Professor of History
Co-Advisor: Phi Alpha Theta History Honor Society
Research & Teaching Interests: Sarah Silkey teaches courses examining the intellectual, social, and cultural history of modern America, as well as African American history and the history of Africa. Throughout her research and teaching, she seeks to broaden understanding of American history by examining the evolution of ideas about race, gender, violence, and citizenship.

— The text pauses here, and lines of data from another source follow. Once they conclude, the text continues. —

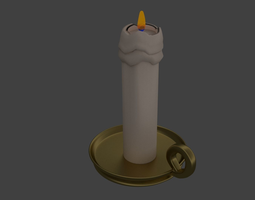 Find any where i'd pickup candle holder in the image. Your answer should be formatted as a list of tuples, i.e. [(x1, y1), (x2, y2), ...], where each tuple contains the x and y coordinates of a point satisfying the conditions above.

[(190, 154)] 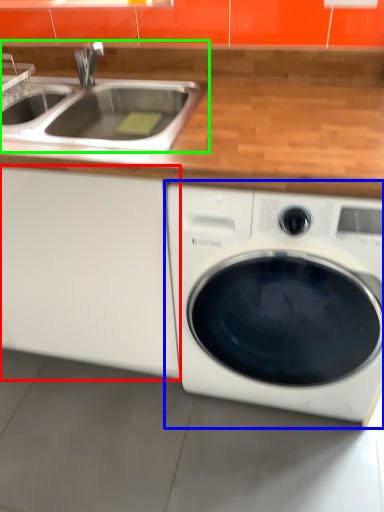 Question: Based on their relative distances, which object is farther from cabinetry (highlighted by a red box)? Choose from washing machine (highlighted by a blue box) and sink (highlighted by a green box).

Choices:
 (A) washing machine
 (B) sink

Answer: (B) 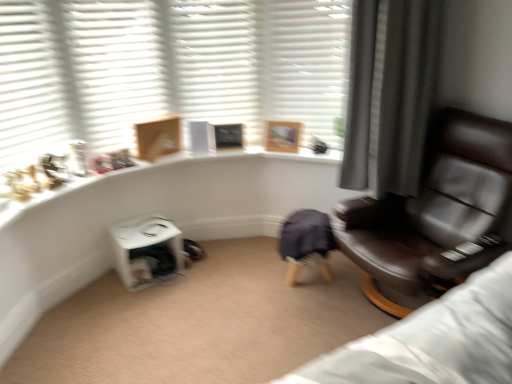 Question: Is white matte shutter at upper left, the second shutter when ordered from left to right, smaller than white matte shutters at upper left, positioned as the first shutter in left-to-right order?

Choices:
 (A) no
 (B) yes

Answer: (A)

Question: Would you say white matte shutter at upper left, the second shutter when ordered from left to right, contains white matte shutters at upper left, positioned as the first shutter in left-to-right order?

Choices:
 (A) no
 (B) yes

Answer: (A)

Question: Does white matte shutter at upper left, marked as the third shutter in a right-to-left arrangement, have a greater height compared to white matte shutters at upper left, the fourth shutter from the right?

Choices:
 (A) no
 (B) yes

Answer: (A)

Question: From a real-world perspective, does white matte shutter at upper left, the second shutter when ordered from left to right, sit lower than white matte shutters at upper left, the fourth shutter from the right?

Choices:
 (A) yes
 (B) no

Answer: (A)

Question: From a real-world perspective, is white matte shutter at upper left, the second shutter when ordered from left to right, on white matte shutters at upper left, the fourth shutter from the right?

Choices:
 (A) no
 (B) yes

Answer: (A)

Question: Can you confirm if white matte shutter at upper left, marked as the third shutter in a right-to-left arrangement, is positioned to the right of white matte shutters at upper left, positioned as the first shutter in left-to-right order?

Choices:
 (A) no
 (B) yes

Answer: (B)

Question: Does white matte shutter at upper left, marked as the third shutter in a right-to-left arrangement, have a smaller size compared to white matte shutter at upper center, the second shutter from the right?

Choices:
 (A) no
 (B) yes

Answer: (B)

Question: Does white matte shutter at upper left, marked as the third shutter in a right-to-left arrangement, turn towards white matte shutter at upper center, marked as the third shutter in a left-to-right arrangement?

Choices:
 (A) no
 (B) yes

Answer: (A)

Question: From a real-world perspective, is white matte shutter at upper left, marked as the third shutter in a right-to-left arrangement, physically above white matte shutter at upper center, the second shutter from the right?

Choices:
 (A) yes
 (B) no

Answer: (A)

Question: Is white matte shutter at upper left, the second shutter when ordered from left to right, not within white matte shutter at upper center, the second shutter from the right?

Choices:
 (A) no
 (B) yes

Answer: (B)

Question: Is white matte shutter at upper left, the second shutter when ordered from left to right, thinner than white matte shutter at upper center, the second shutter from the right?

Choices:
 (A) no
 (B) yes

Answer: (A)

Question: Does white matte shutter at upper left, marked as the third shutter in a right-to-left arrangement, have a greater height compared to white matte shutter at upper center, marked as the third shutter in a left-to-right arrangement?

Choices:
 (A) yes
 (B) no

Answer: (A)

Question: Does white matte shutter at upper center, marked as the third shutter in a left-to-right arrangement, have a greater height compared to white matte shutter at upper center, arranged as the first shutter when viewed from the right?

Choices:
 (A) yes
 (B) no

Answer: (A) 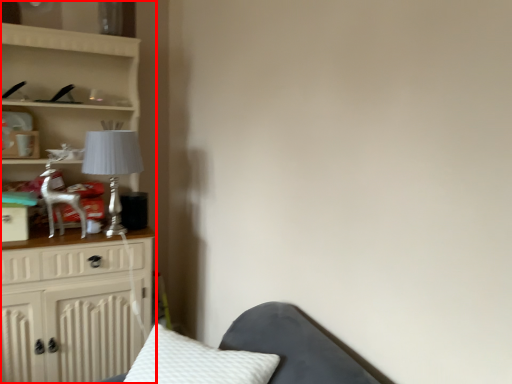 Question: Where is furniture (annotated by the red box) located in relation to table lamp in the image?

Silkey came to appreciate the advantages of a liberal arts education while first growing up around and then attending a small liberal arts college in Minnesota. As an undergraduate American Studies major, she became interested in understanding the role of race and racial tensions in the development of American society. Conducting graduate work in Britain allowed her to investigate American history through a transnational lens. Rather than existing in isolation, American society has been deeply influenced by social, political, and cultural connections with other nations, and Silkey continues to use this transnational focus in her teaching and research.
Silkey’s research explores the history of racial violence in American society. Her first book, “Black Woman Reformer: Ida B. Wells, Lynching, and Transatlantic Activism,” reveals how Ida B. Wells, an African American journalist and civil rights activist, exploited contradictions between British and American understandings of mob violence during her 1893-1894 transatlantic anti-lynching campaign. Wells’s successful critique of American lynching as racist oppression continues to shape our understanding of mob violence today. Silkey has also published essays on responses to Wells's campaign in Great Britain and the American South, as well as the evolution of scholarly interpretations of lynching.
Most recently, Silkey’s work has focused on a project supported by a $136,000 grant from the American Council of Learned Societies. The project, “Wild Adolescence: The Pickens Family, the Ku Klux Klan, and Racial Terrorism in the Alabama Black Belt,” incorporates undergraduate student researchers to analyze a rare Reconstruction-era collection of correspondence from a family with ties to the Ku Klux Klan.